▶ [TASK] Write out every entry, unchanged. Skip any picture.

(Page-level text extractions)

= Beginning of Section =

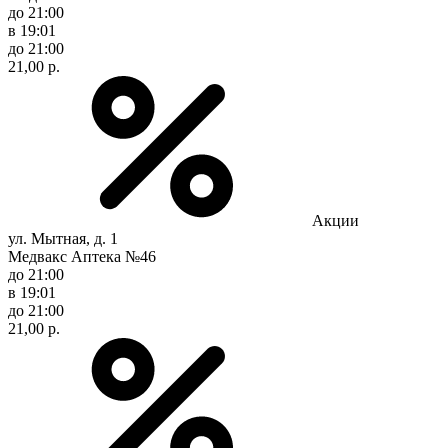
до 21:00
в 19:01
до 21:00
21,00 р.
Акции
ул. Мытная, д. 1
Медвакс Аптека №46
до 21:00
в 19:01
до 21:00
21,00 р.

= End of Section =

▶ [YOUR RESPONSE]
до 21:00
в 19:01
до 21:00
21,00 р.
Акции
ул. Мытная, д. 1
Медвакс Аптека №46
до 21:00
в 19:01
до 21:00
21,00 р.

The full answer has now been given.